Figure 10. Actin Influences HIV-1 Gag Localization but Not Particle Release in Infected Macrophages.

(A) Immunofluorescent detection of HIV-1 CA in macrophages, 38 h after infection by pseudotyped NL4–3 (Env⁻). Deconvolved optical sections acquired at the center of the vertical dimension of the cell, and at the cell–coverslip interface are shown for examples of infected cells cultured in the presence of DMSO or cytochalasin D. Cells were stained with anti–HIV-1 CA antibodies (red) and Hoechst 33258 (blue). Inset shows expanded view at the PM–coverslip interface and individual Gag puncta. Scale bar indicates 10 μm.

(B) Quantitative analysis of Gag localization in NL4–3 (Env⁻) infected macrophages. The proportion of cells exhibiting each Gag distribution among 44 to 49 cells counted is plotted.

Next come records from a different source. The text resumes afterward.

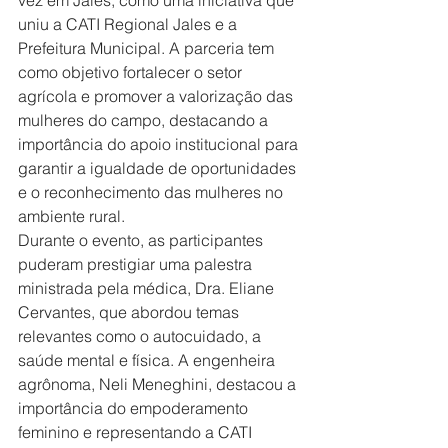
vez em Jales, como uma iniciativa que 
uniu a CATI Regional Jales e a 
Prefeitura Municipal. A parceria tem 
como objetivo fortalecer o setor 
agrícola e promover a valorização das 
mulheres do campo, destacando a 
importância do apoio institucional para 
garantir a igualdade de oportunidades 
e o reconhecimento das mulheres no 
ambiente rural.
Durante o evento, as participantes 
puderam prestigiar uma palestra 
ministrada pela médica, Dra. Eliane 
Cervantes, que abordou temas 
relevantes como o autocuidado, a 
saúde mental e física. A engenheira 
agrônoma, Neli Meneghini, destacou a 
importância do empoderamento 
feminino e representando a CATI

(C) Distribution of Gag in NL4–3 (MA/YFP) infected macrophages, as in (A) except that no immunostaining was done. Inset shows expanded view at the PM–coverslip interface and individual Gag (MA/YFP) puncta. Scale bar indicates 10 μm.

(D) Western blot analysis of HIV-1 release from NL4–3 (Env⁻) infected cells in the presence or absence of cytochalasin D, as indicated. Numerical values below the blots indicate p24CA signal intensities in cells and VLPs, derived by densitometry.